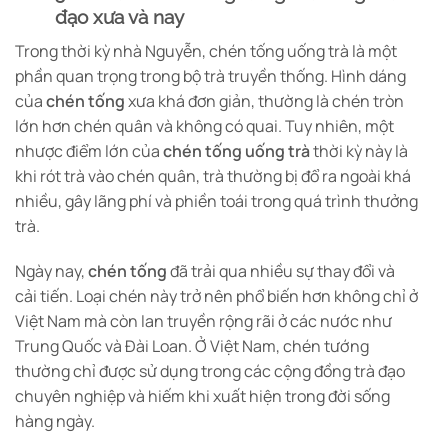
đạo xưa và nay
Trong thời kỳ nhà Nguyễn, chén tống uống trà là một
phần quan trọng trong bộ trà truyền thống. Hình dáng
của
chén tống
xưa khá đơn giản, thường là chén tròn
lớn hơn chén quân và không có quai. Tuy nhiên, một
nhược điểm lớn của
chén tống uống trà
thời kỳ này là
khi rót trà vào chén quân, trà thường bị đổ ra ngoài khá
nhiều, gây lãng phí và phiền toái trong quá trình thưởng
trà.
Ngày nay,
chén tống
đã trải qua nhiều sự thay đổi và
cải tiến. Loại chén này trở nên phổ biến hơn không chỉ ở
Việt Nam mà còn lan truyền rộng rãi ở các nước như
Trung Quốc và Đài Loan. Ở Việt Nam, chén tướng
thường chỉ được sử dụng trong các cộng đồng trà đạo
chuyên nghiệp và hiếm khi xuất hiện trong đời sống
hàng ngày.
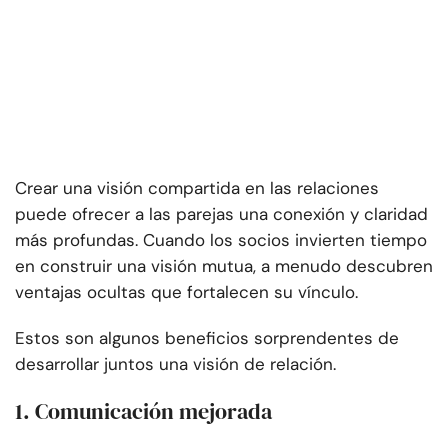
Crear una visión compartida en las relaciones
puede ofrecer a las parejas una conexión y claridad
más profundas. Cuando los socios invierten tiempo
en construir una visión mutua, a menudo descubren
ventajas ocultas que fortalecen su vínculo.
Estos son algunos beneficios sorprendentes de
desarrollar juntos una visión de relación.
1. Comunicación mejorada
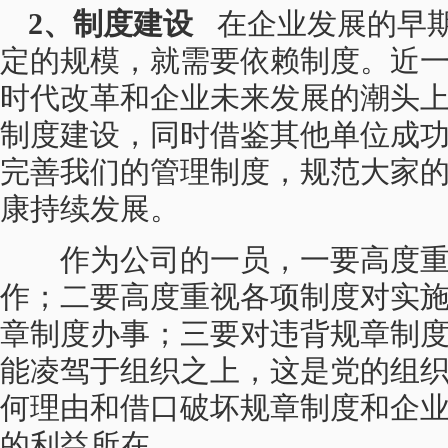
2、制度建设
在企业发展的早期
定的规模，就需要依赖制度。近
时代改革和企业未来发展的潮头
制度建设，同时借鉴其他单位成
完善我们的管理制度，规范大家
康持续发展。
作为公司的一员，一要高度重
作；二要高度重视各项制度对实
章制度办事；三要对违背规章制
能凌驾于组织之上，这是党的组
何理由和借口破坏规章制度和企
的利益所在。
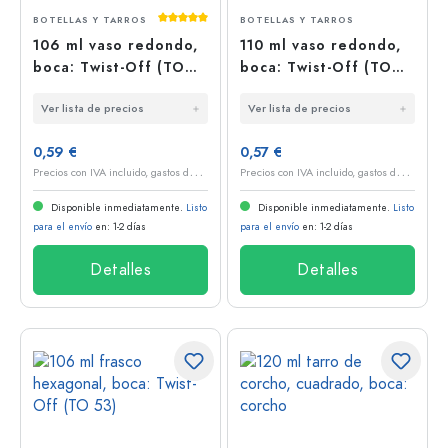
Calificación promedio de 5 de 5 estrellas
BOTELLAS Y TARROS
BOTELLAS Y TARROS
106 ml vaso redondo,
110 ml vaso redondo,
boca: Twist-Off (TO
boca: Twist-Off (TO
53)
48)
Ver lista de precios
Ver lista de precios
0,59 €
0,57 €
P
recios con IVA incluido, gastos de envío excluidos
P
recios con IVA incluido, gastos de envío excluidos
Disponible inmediatamente.
Listo
Disponible inmediatamente.
Listo
para el envío
en: 1-2 días
para el envío
en: 1-2 días
Detalles
Detalles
-.-.-
**WHAT THE TASK REQUIRES**
What number of lines in the data above include the string "uống"? Answer with that number only.

**RESULT FOR THIS EXERCISE**
2